* **Data for analysis**:
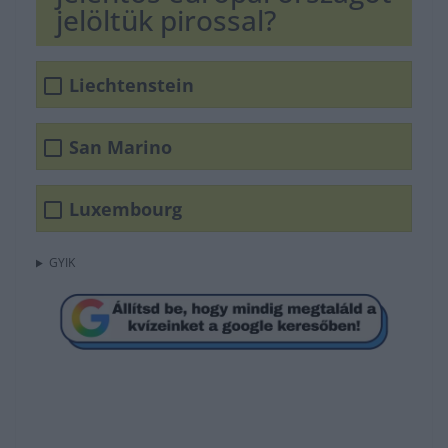
jelöltük pirossal?
Liechtenstein
San Marino
Luxembourg
GYIK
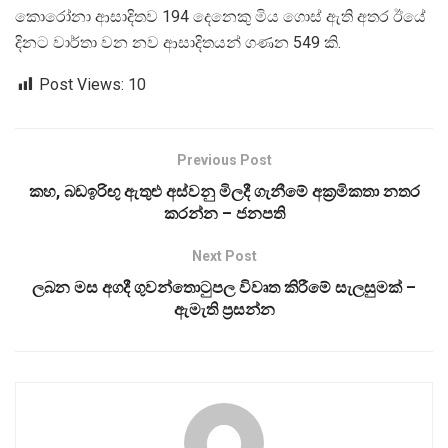
කොරෝනා ආසාදිතව 194 දෙනෙකු මිය ගොස් ඇති අතර ඊයේ
දිනට වාර්තා වන නව ආසාදිතයන් ගණන 549 කි.
Post Views:
10
Previous Post
කහ, බඩඉරිඟු ඇතුළු අස්වනු මිලදී ගැනීමේ අක්‍රමිකතා නතර
කරන්න – ජනපති
Next Post
ලබන මස අගදී ගුවන්තොටුපල විවෘත කිරීමේ සැලසුමක් –
ඇමැති ප්‍රසන්න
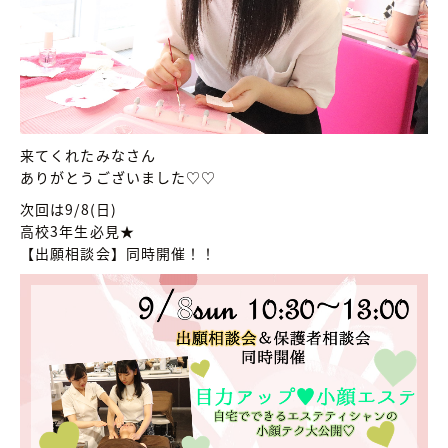
来てくれたみなさん
ありがとうございました♡♡
次回は9/8(日)
高校3年生必見★
【出願相談会】同時開催！！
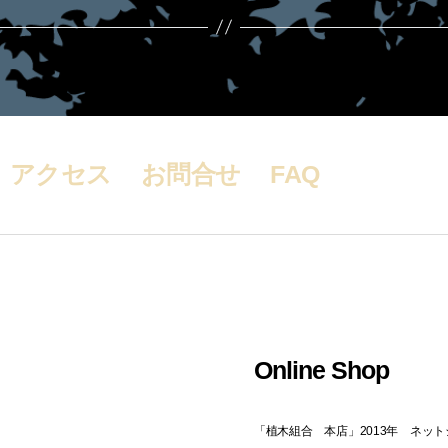
アクセス
お問合せ
FAQ
Online Shop
「植木組合 本店」2013年 ネッ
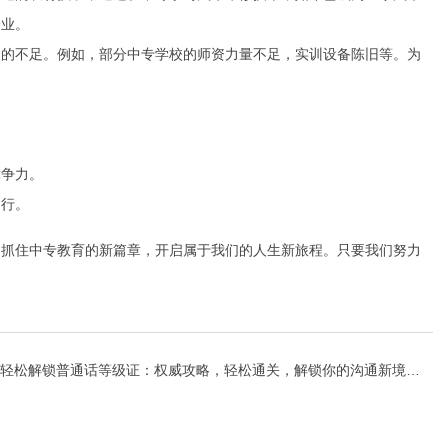
企业。
中的不足。例如，部分中专学校的师资力量不足，实训设备陈旧等。为
竞争力。
品行。
们抓住中专教育的新篇章，开启属于我们的人生新旅程。只要我们努力
轻松解锁普通话等级证：权威攻略，轻松通关，解锁你的沟通新境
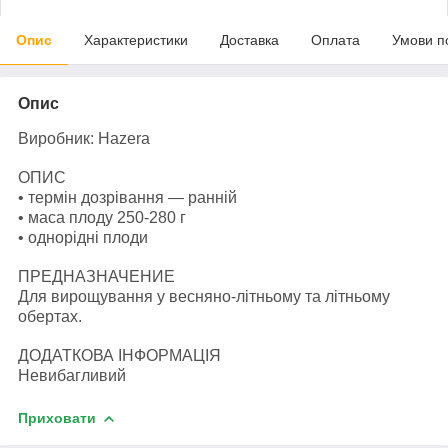
Опис
Характеристики
Доставка
Оплата
Умови п
Опис
Виробник: Hazera
ОПИС
• термін дозрівання — ранній
• маса плоду 250-280 г
• однорідні плоди
ПРЕДНАЗНАЧЕНИЕ
Для вирощування у весняно-літньому та літньому
обертах.
ДОДАТКОВА ІНФОРМАЦІЯ
Невибагливий
Приховати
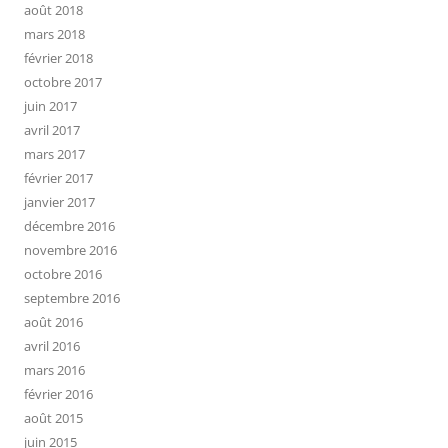
août 2018
mars 2018
février 2018
octobre 2017
juin 2017
avril 2017
mars 2017
février 2017
janvier 2017
décembre 2016
novembre 2016
octobre 2016
septembre 2016
août 2016
avril 2016
mars 2016
février 2016
août 2015
juin 2015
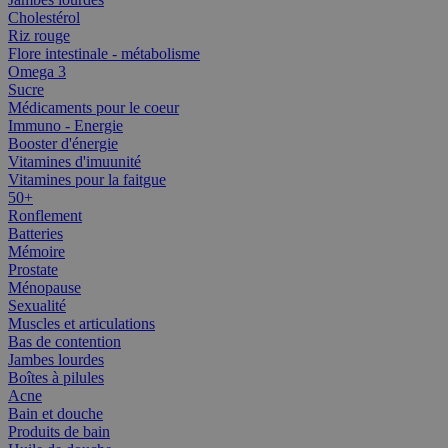
Cholestérol
Riz rouge
Flore intestinale - métabolisme
Omega 3
Sucre
Médicaments pour le coeur
Immuno - Energie
Booster d'énergie
Vitamines d'imuunité
Vitamines pour la faitgue
50+
Ronflement
Batteries
Mémoire
Prostate
Ménopause
Sexualité
Muscles et articulations
Bas de contention
Jambes lourdes
Boîtes à pilules
Acne
Bain et douche
Produits de bain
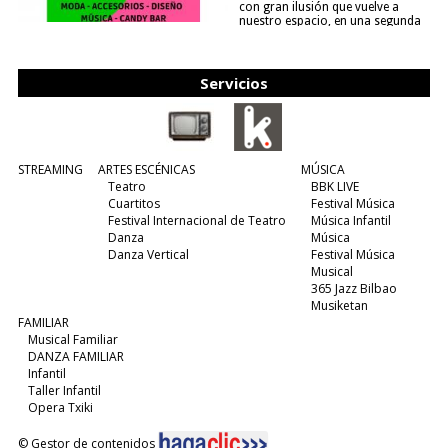
con gran ilusión que vuelve a
nuestro espacio, en una segunda
edición y viene para quedarse....
(leer más)
Servicios
STREAMING
ARTES ESCÉNICAS
MÚSICA
Teatro
BBK LIVE
Cuartitos
Festival Música
Festival Internacional de Teatro
Música Infantil
Danza
Música
Danza Vertical
Festival Música
Musical
365 Jazz Bilbao
Musiketan
FAMILIAR
Musical Familiar
DANZA FAMILIAR
Infantil
Taller Infantil
Opera Txiki
© Gestor de contenidos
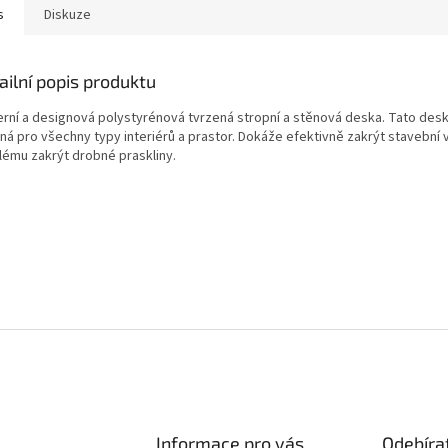
s
Diskuze
ailní popis produktu
rní a designová polystyrénová tvrzená stropní a stěnová deska. Tato desk
ná pro všechny typy interiérů a prastor. Dokáže efektivně zakrýt stavební 
lému zakrýt drobné praskliny.
Informace pro vás
Odebíra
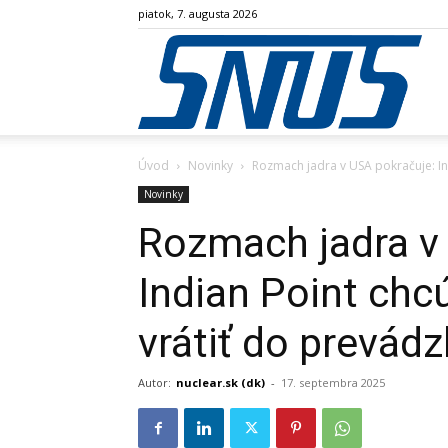
piatok, 7. augusta 2026
SN
Úvod
Novinky
Rozmach jadra v USA pokračuje: Ind
Novinky
Rozmach jadra v
Indian Point chc
vrátiť do prevádz
Autor:
nuclear.sk (dk)
-
17. septembra 2025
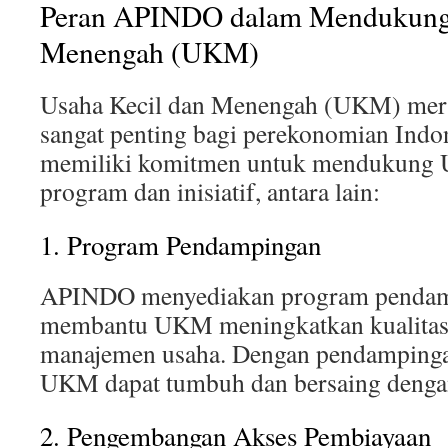
Peran APINDO dalam Mendukung 
Menengah (UKM)
Usaha Kecil dan Menengah (UKM) meru
sangat penting bagi perekonomian Ind
memiliki komitmen untuk mendukung 
program dan inisiatif, antara lain:
1. Program Pendampingan
APINDO menyediakan program pendam
membantu UKM meningkatkan kualitas
manajemen usaha. Dengan pendampingan
UKM dapat tumbuh dan bersaing dengan
2. Pengembangan Akses Pembiayaan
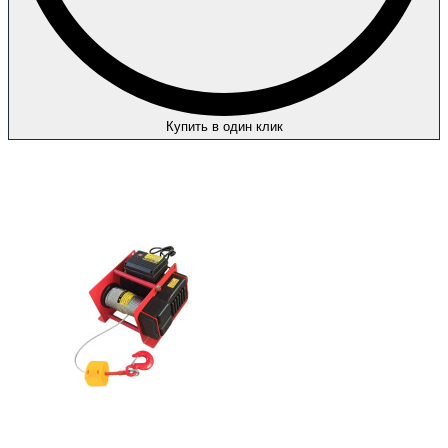
Купить в один клик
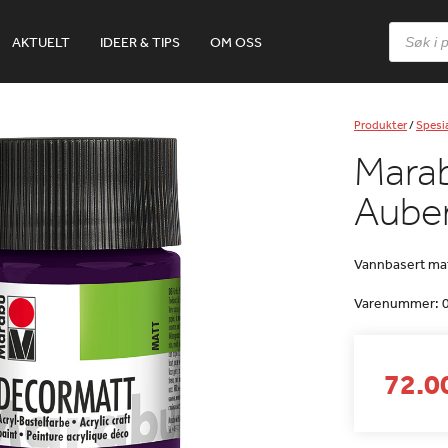
Products
AKTUELT
IDEER & TIPS
OM OSS
search
Produkter
/
Spesia
Mara
Aube
Vannbasert ma
Varenummer:
72.00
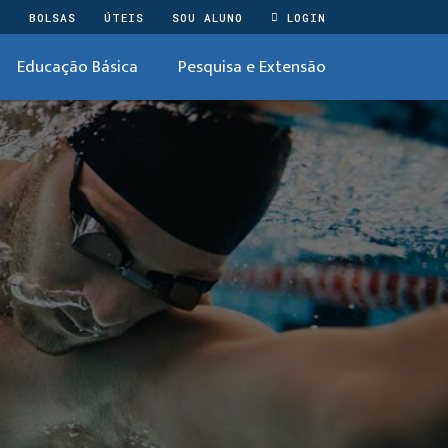
O
BOLSAS
ÚTEIS
SOU ALUNO
LOGIN
Educação Básica
Pesquisa e Extensão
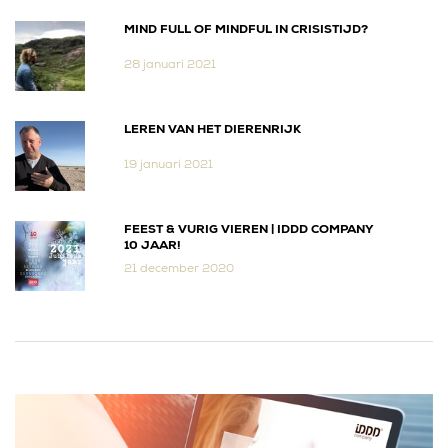
MIND FULL OF MINDFUL IN CRISISTIJD?
28 januari 2021
LEREN VAN HET DIERENRIJK
19 januari 2021
FEEST & VURIG VIEREN | IDDD COMPANY
10 JAAR!
21 december 2020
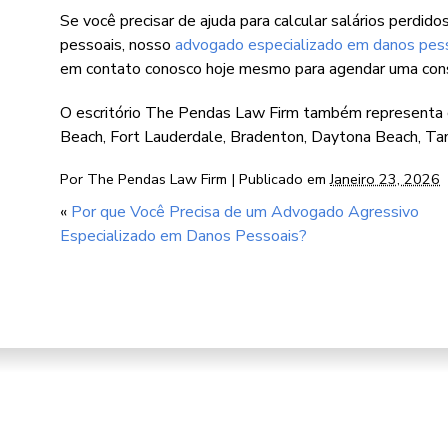
Se você precisar de ajuda para calcular salários perdi
pessoais, nosso
advogado especializado em danos pe
em contato conosco hoje mesmo para agendar uma cons
O escritório The Pendas Law Firm também representa c
Beach, Fort Lauderdale, Bradenton, Daytona Beach, Ta
Por
The Pendas Law Firm
|
Publicado em
Janeiro 23, 2026
«
Por que Você Precisa de um Advogado Agressivo
Especializado em Danos Pessoais?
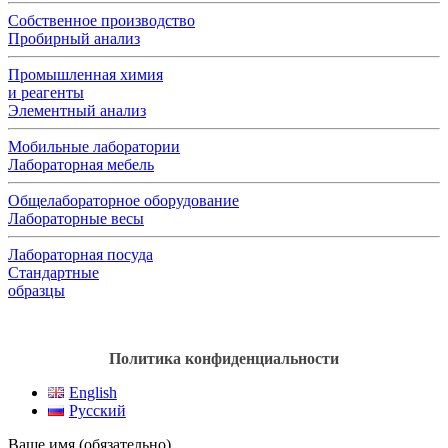
Собственное производство
Пробирный анализ
Промышленная химия
и реагенты
Элементный анализ
Мобильные лаборатории
Лабораторная мебель
Общелабораторное оборудование
Лабораторные весы
Лабораторная посуда
Стандартные
образцы
Политика конфиденциальности
English
Русский
Ваше имя (обязательно)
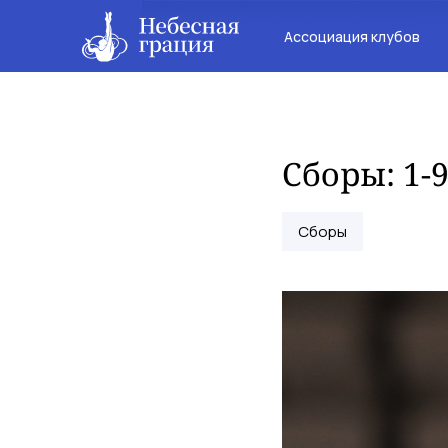
Ассоциация клубов
Сборы: 1-
Сборы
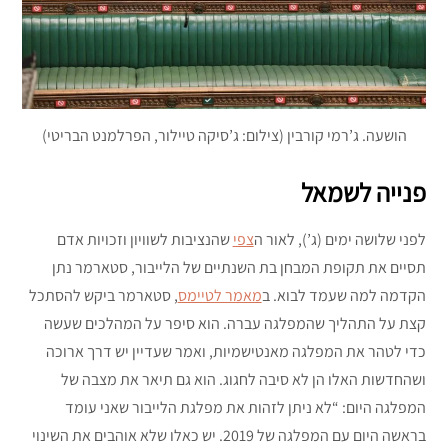
הושעה. ג’רמי קורבין (צילום: ג’סיקה טיילור, הפרלמנט הבריטי)
פנייה לשמאל
לפני שלושה ימים (ג’), לאור ה
צפי
שהנציבות לשוויון וזכויות אדם
תסיים את תקופת המבחן בת השנתיים של הלייבור, סטארמר נתן
הקדמה למה שעמד לבוא. ב
מאמר לטיימס
, סטארמר ביקש להסתכל
קצת על התהליך שהמפלגה עברה. הוא סיפר על המהלכים שעשה
כדי לטהר את המפלגה מאנטישמיות, ואמר שעדיין יש דרך ארוכה
ושהחדשות האלו הן לא סיבה לחגוג. הוא גם תיאר את מצבה של
המפלגה היום: “לא ניתן לזהות את מפלגת הלייבור שאני עומד
בראשה היום עם המפלגה של 2019. יש כאלו שלא אוהבים את השינוי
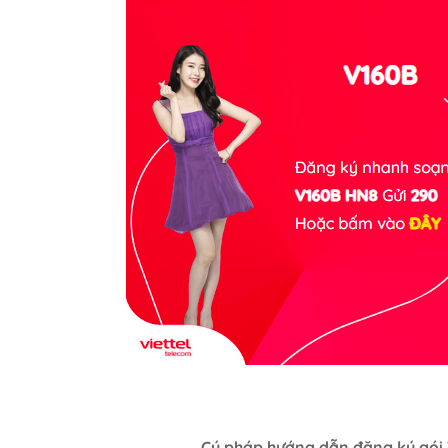
Cú pháp hướng dẫn đăng ký gói 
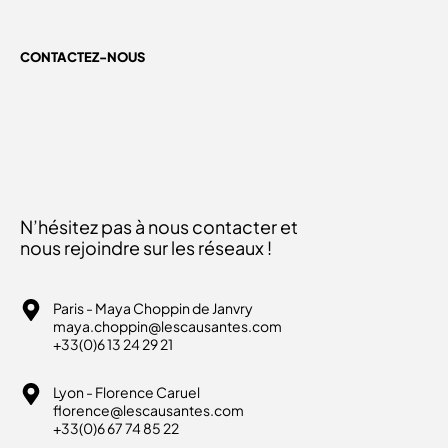
CONTACTEZ-NOUS
N’hésitez pas à nous contacter et
nous rejoindre sur les réseaux !
Paris - Maya Choppin de Janvry
maya.choppin@lescausantes.com
+33(0)6 13 24 29 21
Lyon - Florence Caruel
florence@lescausantes.com
+33(0)6 67 74 85 22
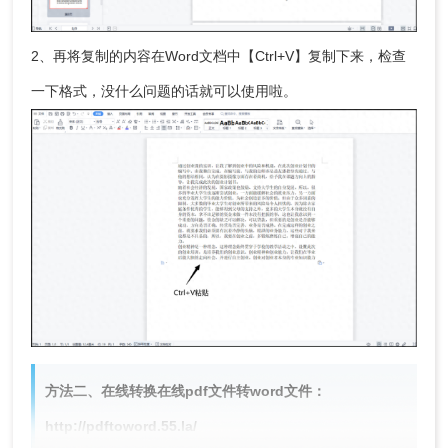
2、再将复制的内容在Word文档中【Ctrl+V】复制下来，检查
一下格式，没什么问题的话就可以使用啦。
方法二、在线转换在线pdf文件转word文件：
http://pdftoword.55.la/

* **Task instructions**: Reproduce the whole listing word for word, setting aside any pictures.

* **Response**:
jelöltük pirossal?
Liechtenstein
San Marino
Luxembourg
GYIK
කොරෝනා ආසාදිතව 194 දෙනෙකු මිය ගොස් ඇති අතර ඊයේ
දිනට වාර්තා වන නව ආසාදිතයන් ගණන 549 කි.
Post Views:
10
Previous Post
කහ, බඩඉරිඟු ඇතුළු අස්වනු මිලදී ගැනීමේ අක්‍රමිකතා නතර
කරන්න – ජනපති
Next Post
ලබන මස අගදී ගුවන්තොටුපල විවෘත කිරීමේ සැලසුමක් –
ඇමැති ප්‍රසන්න
来てくれたみなさん
ありがとうございました♡♡
次回は9/8(日)
高校3年生必見★
【出願相談会】同時開催！！
アクセス
お問合せ
FAQ
Online Shop
「植木組合 本店」2013年 ネッ
企业。
中的不足。例如，部分中专学校的师资力量不足，实训设备陈旧等。为
竞争力。
品行。
们抓住中专教育的新篇章，开启属于我们的人生新旅程。只要我们努力
轻松解锁普通话等级证：权威攻略，轻松通关，解锁你的沟通新境
Опис
Характеристики
Доставка
Оплата
Умови п
Опис
Виробник: Hazera
ОПИС
• термін дозрівання — ранній
• маса плоду 250-280 г
• однорідні плоди
ПРЕДНАЗНАЧЕНИЕ
Для вирощування у весняно-літньому та літньому
обертах.
ДОДАТКОВА ІНФОРМАЦІЯ
Невибагливий
Приховати
août 2018
mars 2018
février 2018
octobre 2017
juin 2017
avril 2017
mars 2017
février 2017
janvier 2017
décembre 2016
novembre 2016
octobre 2016
septembre 2016
août 2016
avril 2016
mars 2016
février 2016
août 2015
juin 2015
Cholestérol
Riz rouge
Flore intestinale - métabolisme
Omega 3
Sucre
Médicaments pour le coeur
Immuno - Energie
Booster d'énergie
Vitamines d'imuunité
Vitamines pour la faitgue
50+
Ronflement
Batteries
Mémoire
Prostate
Ménopause
Sexualité
Muscles et articulations
Bas de contention
Jambes lourdes
Boîtes à pilules
Acne
Bain et douche
Produits de bain
con gran ilusión que vuelve a
nuestro espacio, en una segunda
edición y viene para quedarse....
(leer más)
Servicios
STREAMING
ARTES ESCÉNICAS
MÚSICA
Teatro
BBK LIVE
Cuartitos
Festival Música
Festival Internacional de Teatro
Música Infantil
Danza
Música
Danza Vertical
Festival Música
Musical
365 Jazz Bilbao
Musiketan
FAMILIAR
Musical Familiar
DANZA FAMILIAR
Infantil
Taller Infantil
Opera Txiki
© Gestor de contenidos
s
Diskuze
ailní popis produktu
rní a designová polystyrénová tvrzená stropní a stěnová deska. Tato desk
ná pro všechny typy interiérů a prastor. Dokáže efektivně zakrýt stavební 
lému zakrýt drobné praskliny.
Informace pro vás
Odebíra
piatok, 7. augusta 2026
SN
Úvod
Novinky
Rozmach jadra v USA pokračuje: Ind
Novinky
Rozmach jadra v
Indian Point chc
vrátiť do prevádz
Autor:
nuclear.sk (dk)
-
17. septembra 2025
Peran APINDO dalam Mendukung 
Menengah (UKM)
Usaha Kecil dan Menengah (UKM) meru
sangat penting bagi perekonomian Ind
memiliki komitmen untuk mendukung 
program dan inisiatif, antara lain:
1. Program Pendampingan
APINDO menyediakan program pendam
membantu UKM meningkatkan kualitas
manajemen usaha. Dengan pendampingan
UKM dapat tumbuh dan bersaing dengan
2. Pengembangan Akses Pembiayaan
Купить в один клик
Products
AKTUELT
IDEER & TIPS
OM OSS
search
Produkter
/
Spesia
Mara
Aube
Vannbasert ma
Varenummer:
72.00
O
BOLSAS
ÚTEIS
SOU ALUNO
LOGIN
Educação Básica
Pesquisa e Extensão
MIND FULL OF MINDFUL IN CRISISTIJD?
28 januari 2021
LEREN VAN HET DIERENRIJK
19 januari 2021
FEEST & VURIG VIEREN | IDDD COMPANY
10 JAAR!
21 december 2020
Se você precisar de ajuda para calcular salários perdi
pessoais, nosso
advogado especializado em danos pe
em contato conosco hoje mesmo para agendar uma cons
O escritório The Pendas Law Firm também representa c
Beach, Fort Lauderdale, Bradenton, Daytona Beach, Ta
Por
The Pendas Law Firm
|
Publicado em
Janeiro 23, 2026
«
Por que Você Precisa de um Advogado Agressivo
Especializado em Danos Pessoais?
Собственное производство
Пробирный анализ
Промышленная химия
и реагенты
Элементный анализ
Мобильные лаборатории
Лабораторная мебель
Общелабораторное оборудование
Лабораторные весы
Лабораторная посуда
Стандартные
образцы
Политика конфиденциальности
English
Русский
Ваше имя (обязательно)
Ассоциация клубов
Сборы: 1-
Сборы
הושעה. ג’רמי קורבין (צילום: ג’סיקה טיילור, הפרלמנט הבריטי)
פנייה לשמאל
לפני שלושה ימים (ג’), לאור ה
צפי
שהנציבות לשוויון וזכויות אדם
תסיים את תקופת המבחן בת השנתיים של הלייבור, סטארמר נתן
הקדמה למה שעמד לבוא. ב
מאמר לטיימס
, סטארמר ביקש להסתכל
קצת על התהליך שהמפלגה עברה. הוא סיפר על המהלכים שעשה
כדי לטהר את המפלגה מאנטישמיות, ואמר שעדיין יש דרך ארוכה
ושהחדשות האלו הן לא סיבה לחגוג. הוא גם תיאר את מצבה של
המפלגה היום: “לא ניתן לזהות את מפלגת הלייבור שאני עומד
בראשה היום עם המפלגה של 2019. יש כאלו שלא אוהבים את השינוי
Cú pháp hướng dẫn đăng ký gói 
CONTACTEZ-NOUS
N’hésitez pas à nous contacter et
nous rejoindre sur les réseaux !
Paris - Maya Choppin de Janvry
maya.choppin@lescausantes.com
+33(0)6 13 24 29 21
Lyon - Florence Caruel
florence@lescausantes.com
+33(0)6 67 74 85 22
2、再将复制的内容在Word文档中【Ctrl+V】复制下来，检查
一下格式，没什么问题的话就可以使用啦。
方法二、在线转换在线pdf文件转word文件：
http://pdftoword.55.la/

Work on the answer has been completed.